§ **EXERCISE REQUIREMENTS**
The reply has to be a number alone, equal to how many lines in the entries below hold the string "which".

--- TASK INPUT Enclosed Below ---

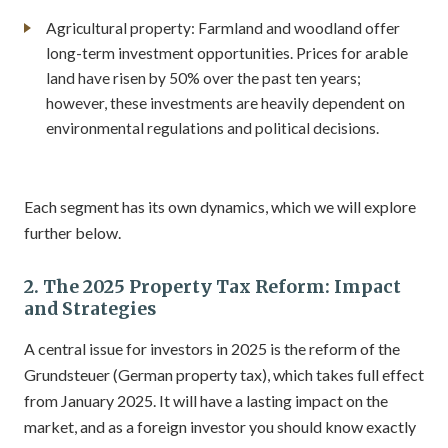
Agricultural property: Farmland and woodland offer
long-term investment opportunities. Prices for arable
land have risen by 50% over the past ten years;
however, these investments are heavily dependent on
environmental regulations and political decisions.
Each segment has its own dynamics, which we will explore
further below.
2. The 2025 Property Tax Reform: Impact
and Strategies
A central issue for investors in 2025 is the reform of the
Grundsteuer (German property tax), which takes full effect
from January 2025. It will have a lasting impact on the
market, and as a foreign investor you should know exactly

--- End of Enclosed TASK INPUT ---

§ **ANSWER SECTION**
2